YOUR INSTRUCTIONS ▸ In the material below, find the line containing "in quanto produce" and the line containing "di firme eccellenti, tra cui", then reproduce exactly both of them and every line between, and nothing else.

(THE DATA begins)

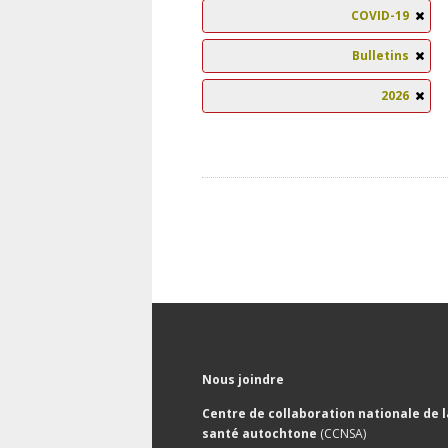
COVID-19
Bulletins
2026
Nous joindre
Centre de collaboration nationale de l
santé autochtone
(CCNSA)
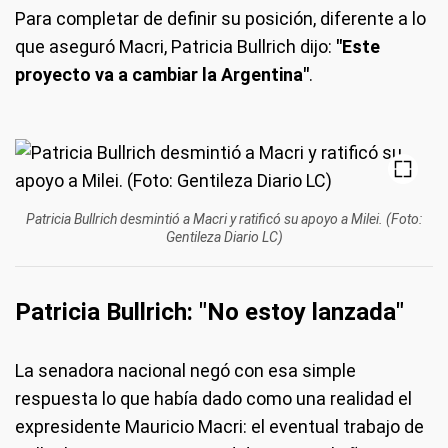
Para completar de definir su posición, diferente a lo
que aseguró Macri, Patricia Bullrich dijo:
"Este
proyecto va a cambiar la Argentina"
.
Patricia Bullrich desmintió a Macri y ratificó su apoyo a Milei. (Foto:
Gentileza Diario LC)
Patricia Bullrich: "No estoy lanzada"
La senadora nacional negó con esa simple
respuesta lo que había dado como una realidad el
expresidente Mauricio Macri: el eventual trabajo de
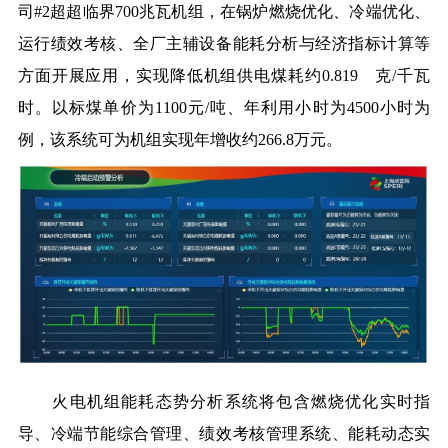
司#2超超临界700兆瓦机组，在锅炉燃烧优化、冷端
优化
、
运行绩效考核、全厂
主辅设备能耗分析与
经济指标计算等
方面开展应用，实现降低机组供电煤耗约0.819 克/千瓦
时。以标煤单价为1100元/吨、年利用小时为4500小时为
例，该系统可为机组实现年增收约266.8万元。
火电机组能耗态势分析系统将包含燃烧优化实时指
导、冷端节能综合管理、绩效考核管理系统、能耗动态实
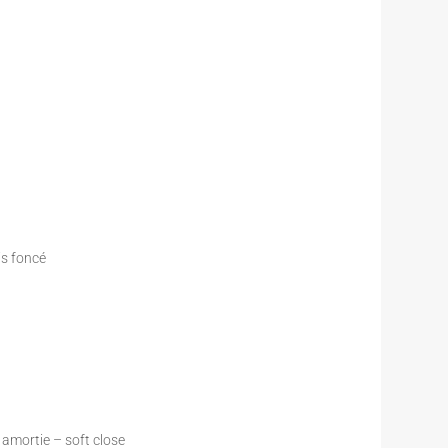
is foncé
 amortie – soft close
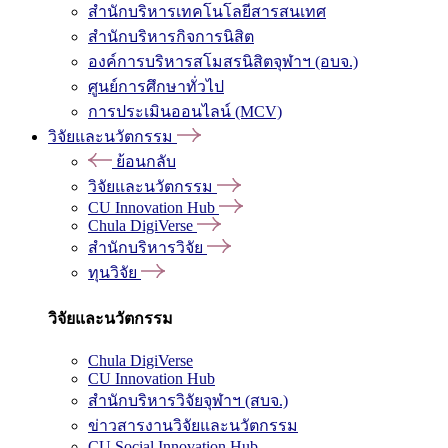
สำนักบริหารเทคโนโลยีสารสนเทศ
สำนักบริหารกิจการนิสิต
องค์การบริหารสโมสรนิสิตจุฬาฯ (อบจ.)
ศูนย์การศึกษาทั่วไป
การประเมินออนไลน์ (MCV)
วิจัยและนวัตกรรม
ย้อนกลับ
วิจัยและนวัตกรรม
CU Innovation Hub
Chula DigiVerse
สำนักบริหารวิจัย
ทุนวิจัย
วิจัยและนวัตกรรม
Chula DigiVerse
CU Innovation Hub
สำนักบริหารวิจัยจุฬาฯ (สบจ.)
ข่าวสารงานวิจัยและนวัตกรรม
CU Social Innovation Hub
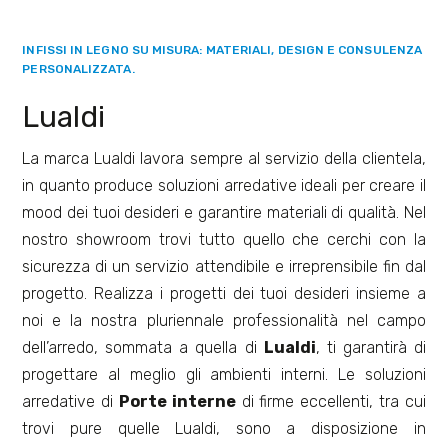
INFISSI IN LEGNO SU MISURA: MATERIALI, DESIGN E CONSULENZA
PERSONALIZZATA.
Lualdi
La marca Lualdi lavora sempre al servizio della clientela,
in quanto produce soluzioni arredative ideali per creare il
mood dei tuoi desideri e garantire materiali di qualità. Nel
nostro showroom trovi tutto quello che cerchi con la
sicurezza di un servizio attendibile e irreprensibile fin dal
progetto. Realizza i progetti dei tuoi desideri insieme a
noi e la nostra pluriennale professionalità nel campo
dell’arredo, sommata a quella di
Lualdi
, ti garantirà di
progettare al meglio gli ambienti interni. Le soluzioni
arredative di
Porte interne
di firme eccellenti, tra cui
trovi pure quelle
Lualdi
, sono a disposizione in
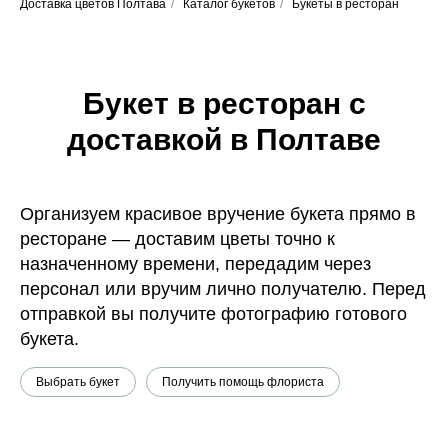
Доставка цветов Полтава
/
Каталог букетов
/
Букеты в ресторан
Букет в ресторан с
доставкой в Полтаве
Организуем красивое вручение букета прямо в
ресторане — доставим цветы точно к
назначенному времени, передадим через
персонал или вручим лично получателю. Перед
отправкой вы получите фотографию готового
букета.
Выбрать букет
Получить помощь флориста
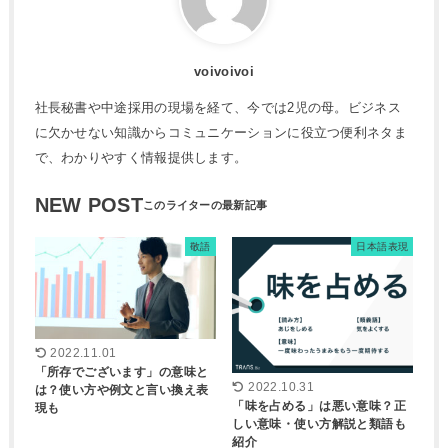
voivoivoi
社長秘書や中途採用の現場を経て、今では2児の母。ビジネス
に欠かせない知識からコミュニケーションに役立つ便利ネタま
で、わかりやすく情報提供します。
NEW POST
敬語
日本語表現
2022.11.01
「所存でございます」の意味と
2022.10.31
は？使い方や例文と言い換え表
「味を占める」は悪い意味？正
現も
しい意味・使い方解説と類語も
紹介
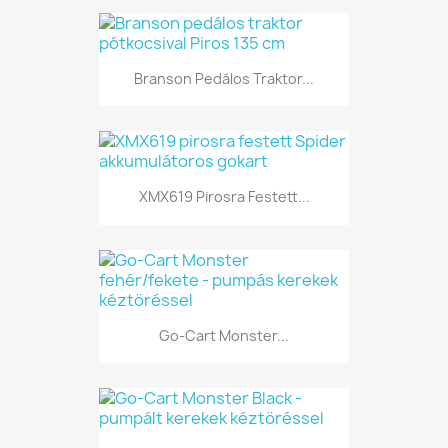
Branson Pedálos Traktor...
XMX619 Pirosra Festett...
Go-Cart Monster...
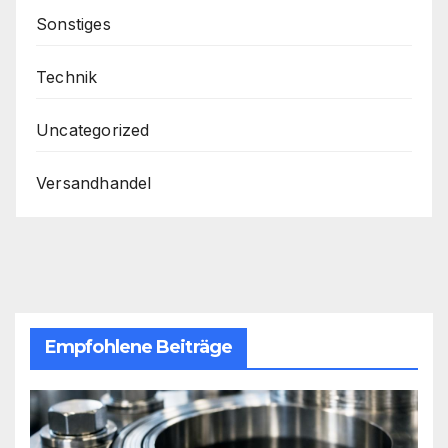
Sonstiges
Technik
Uncategorized
Versandhandel
Empfohlene Beiträge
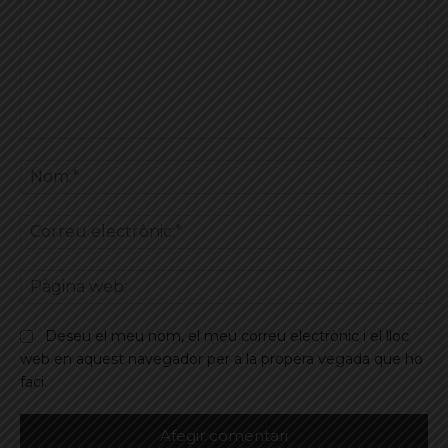
Comentar
No
Co
ele
Pà
we
Deseu el meu nom, el meu correu electrònic i el lloc
web en aquest navegador per a la propera vegada que ho
faci.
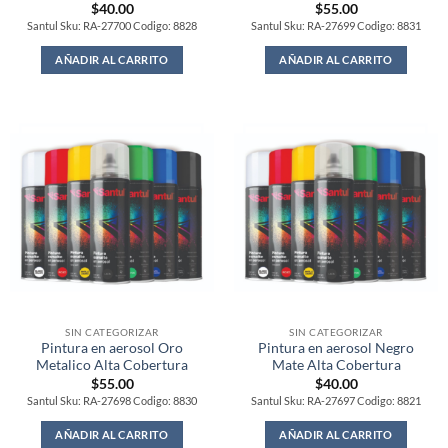
$
40.00
$
55.00
Santul Sku: RA-27700 Codigo: 8828
Santul Sku: RA-27699 Codigo: 8831
AÑADIR AL CARRITO
AÑADIR AL CARRITO
SIN CATEGORIZAR
SIN CATEGORIZAR
Pintura en aerosol Oro
Pintura en aerosol Negro
Metalico Alta Cobertura
Mate Alta Cobertura
$
55.00
$
40.00
Santul Sku: RA-27698 Codigo: 8830
Santul Sku: RA-27697 Codigo: 8821
AÑADIR AL CARRITO
AÑADIR AL CARRITO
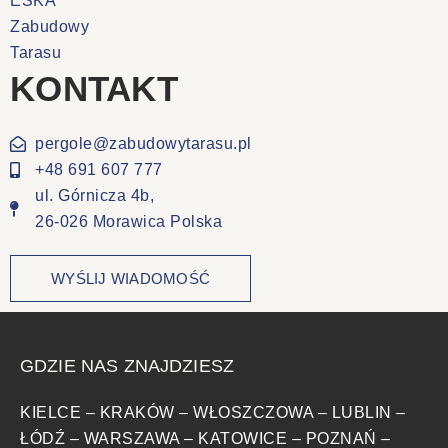
KONTAKT
pergole@zabudowytarasu.pl
+48 691 607 777
ul. Górnicza 4b,
26-026 Morawica Polska
WYŚLIJ WIADOMOŚĆ
GDZIE NAS ZNAJDZIESZ
KIELCE
–
KRAKÓW
–
WŁOSZCZOWA
–
LUBLIN
–
ŁÓDŹ
–
WARSZAWA
–
KATOWICE
–
POZNAŃ
–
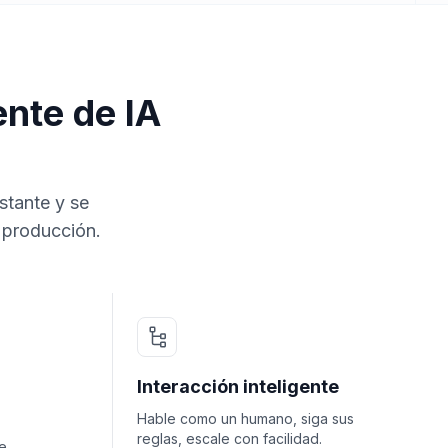
nte de IA
stante y se
 producción.
Interacción inteligente
Hable como un humano, siga sus
reglas, escale con facilidad.
e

(THE DATA ends)

WRITTEN RESPONSE ▸
in quanto produce soluzioni arredative ideali per creare il
mood dei tuoi desideri e garantire materiali di qualità. Nel
nostro showroom trovi tutto quello che cerchi con la
sicurezza di un servizio attendibile e irreprensibile fin dal
progetto. Realizza i progetti dei tuoi desideri insieme a
noi e la nostra pluriennale professionalità nel campo
dell’arredo, sommata a quella di
Lualdi
, ti garantirà di
progettare al meglio gli ambienti interni. Le soluzioni
arredative di
Porte interne
di firme eccellenti, tra cui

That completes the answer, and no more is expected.